Writing the other day about Jeff Wall's MOMA show, Joerg Colberg, on Conscientious, had this to say about contrivance in photography:
"Time and again I've come across someone saying that there was something wrong if a photographer was spending a lot of time and effort on a single, staged photo. . . . I don't know what it is that bothers me about this kind of criticism, but for me I feel very uncomfortable about it. . . . Why is it wrong to elaborately stage photos, especially if the goal is to create a piece of art that references or follows tradition? . . . How is hiring twenty people and making them wait in some location until the light is right bad? And how would it be different from waiting for days in a spot to take some landscape photo? Why leave the staging of sets and scenes to the people with movie cameras? Is it the belief that photography is somehow more "real" or "authentic" when it's just a snapshot?"

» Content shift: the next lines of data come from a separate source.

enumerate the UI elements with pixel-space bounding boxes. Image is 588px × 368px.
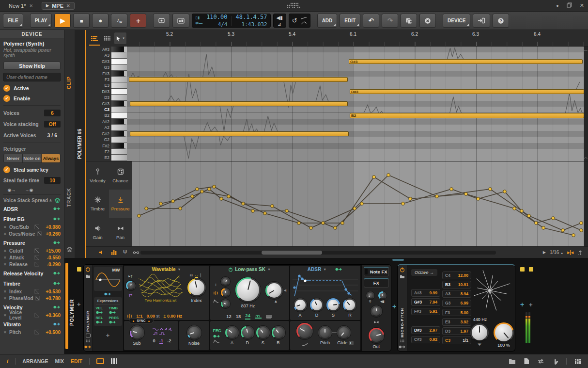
filter-env-panel[interactable]: FEG A D S R [210,321,289,350]
micropitch-cell-A#3[interactable]: A#39.99 [411,289,440,297]
power-icon[interactable] [85,267,91,272]
track-device-label[interactable]: POLYMER [69,282,75,326]
filter-type-select[interactable]: Low-pass SK [235,267,265,272]
timb-mod-icon[interactable] [109,310,116,315]
mod-target-row[interactable]: ✕Release-0.290 [3,261,61,268]
out-knob[interactable] [369,328,384,343]
piano-key-A2[interactable]: A2 [86,125,127,130]
vel-mod-icon[interactable] [96,310,103,315]
lane-timbre[interactable]: Timbre [86,190,109,218]
octave-label[interactable]: Octave → [411,269,437,276]
layers-icon[interactable] [66,245,73,254]
clip-tab[interactable]: ▶ MPE ✕ [42,2,75,10]
res-mode-icon[interactable]: ▲ [274,299,278,304]
sub-oct-0[interactable]: 0 [153,338,155,344]
amp-s-knob[interactable] [326,298,340,312]
mod-arrow-icon[interactable] [53,281,61,286]
undo-button[interactable]: ↶ [363,14,379,28]
end-marker-2[interactable] [529,267,533,272]
insert-device-button[interactable] [473,14,490,28]
feg-s-knob[interactable] [256,326,270,339]
remove-icon[interactable]: ✕ [3,225,7,229]
amp-env-mod-icon[interactable] [335,267,342,272]
fold-icon[interactable]: Ψ [123,250,127,255]
remove-icon[interactable]: ✕ [3,296,7,301]
micropitch-cell-F#3[interactable]: F#35.91 [411,308,440,316]
modulation-out-icon[interactable] [84,345,92,349]
resonance-knob[interactable] [265,282,283,299]
note-G#3[interactable]: G#3 [349,59,583,64]
filter-env-amt-knob[interactable] [221,299,230,308]
single-window-icon[interactable] [96,358,104,364]
audition-icon[interactable] [99,250,105,255]
file-menu-button[interactable]: FILE [3,14,23,28]
filter-spread-icon[interactable]: ↕ [215,282,217,287]
comb-a-icon[interactable] [255,314,262,319]
feg-r-knob[interactable] [272,326,285,339]
phase-random-icon[interactable]: ☊ [190,273,193,277]
snap-toggle-icon[interactable]: ▸|◂ [567,250,573,255]
play-button[interactable]: ▶ [54,14,71,28]
io-swap-icon[interactable] [537,358,544,364]
preset-folder-icon[interactable] [85,274,91,278]
mod-arrow-icon[interactable] [53,207,61,211]
curve-icon[interactable] [37,231,42,236]
piano-key-A#3[interactable]: A#3 [86,47,127,52]
close-icon[interactable]: ✕ [580,2,584,9]
phase-mode-icon[interactable]: ◡ [195,273,198,278]
note-G#2[interactable] [130,131,349,137]
song-position[interactable]: 48.1.4.57 [236,14,267,20]
mod-target-row[interactable]: ✕Attack-0.550 [3,254,61,261]
micropitch-device[interactable]: MICRO-PITCH Octave → C412.00B310.91A38.9… [397,264,515,352]
roll-scroll-strip[interactable]: ︿ ︿ [584,47,588,161]
display-mode-icons[interactable]: ▯▮⇄▬ [195,16,202,25]
add-device-end-button[interactable]: + [520,301,524,308]
mod-target-row[interactable]: ✕Pitch+0.500 [3,329,61,336]
comb-b-icon[interactable] [266,314,273,319]
remove-icon[interactable]: ✕ [3,289,7,294]
remove-icon[interactable]: ✕ [3,232,7,236]
osc-detune-hz[interactable]: ± 0.00 Hz [164,314,182,319]
clip-tab-close-icon[interactable]: ✕ [66,3,70,8]
mapping-hand-icon[interactable] [552,358,558,365]
scroll-down-icon[interactable]: ︿ [584,155,588,160]
preset-folder-icon[interactable] [400,274,405,279]
remote-controls-icon[interactable] [86,334,91,337]
sub-oct-1[interactable]: -1 [159,338,163,344]
rel-mod-icon[interactable] [96,320,103,324]
mod-arrow-icon[interactable] [53,240,61,245]
expression-bars-icon[interactable] [111,250,117,255]
file-icon[interactable] [524,358,529,365]
polymer-device[interactable]: POLYMER MW Expressions [83,264,391,352]
noise-panel[interactable]: Noise [179,321,209,350]
add-modulator-slot-button[interactable]: + [106,332,110,339]
stack-icon[interactable] [54,198,61,203]
modulation-out-icon[interactable] [399,345,406,349]
vel-depth-knob[interactable] [366,291,374,300]
metronome-button[interactable] [153,14,170,28]
mod-section-release-velocity[interactable]: Release Velocity [3,269,61,278]
clip-name-strip[interactable]: POLYMER #6 [75,30,86,258]
add-button[interactable]: ADD [317,14,338,28]
lane-gain[interactable]: Gain [86,218,109,246]
mod-target-row[interactable]: ✕Osc/Sub+0.080 [3,224,61,230]
steal-fade-value[interactable]: 10 [44,177,61,184]
grid-view-button[interactable] [102,33,113,44]
record-button[interactable]: ● [92,14,108,28]
scroll-up-icon[interactable]: ︿ [584,48,588,52]
feg-a-knob[interactable] [225,326,239,339]
piano-key-A#2[interactable]: A#2 [86,119,127,125]
mod-targets-tab[interactable]: →◉ [21,188,37,192]
micropitch-cell-D#3[interactable]: D#32.97 [411,326,440,334]
filter-drive-knob[interactable] [221,288,230,297]
note-B2[interactable]: B2 [350,113,584,118]
filter-power-icon[interactable] [195,267,200,272]
index-knob[interactable] [187,278,206,297]
piano-key-C#3[interactable]: C#3 [86,101,127,107]
piano-key-A3[interactable]: A3 [86,52,127,58]
mix-knob[interactable] [494,322,514,343]
mod-arrow-icon[interactable] [53,217,61,221]
song-time[interactable]: 1:43.032 [236,22,267,28]
amp-d-knob[interactable] [310,298,324,312]
device-select-marker[interactable] [77,267,81,272]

Good questions. If Colberg's point is that there are no valid a priori objections to forms or modes of art, I would agree. Good art works. Bad art doesn't. Of course, this approach leaves lots of room for individual opinion. Eventually, though, a critical consensus will form. We may still be too close to the photography of which he speaks to have such perspective.
Nevertheless, reading the Times Magazine article on Wall, I was struck by the artist's own - perhaps unconscious - ambivalence about his work. For example, instead of hiring actors to play the role of the workers in "Men Waiting," above, he went to an actual corner where such men congregate and hired 20 of them to stand around at a site more to his liking. For a work entitled "In front of a nightclub," he recreated the scene in his studio, complete with dirt and moss in the cracks of the foundation, details that could not be seen in the finished photograph. And "The Flooded Grave" was populated with not just any sea creatures, but ones selected by marine biologists from a single offshore spot.
Why? "I wanted to make it as real as I could," said Wall. But, if there is nothing troubling about contrivance, why bother? Who would know the fish were inauthentic? Who would care? After all, they're swimming in a grave.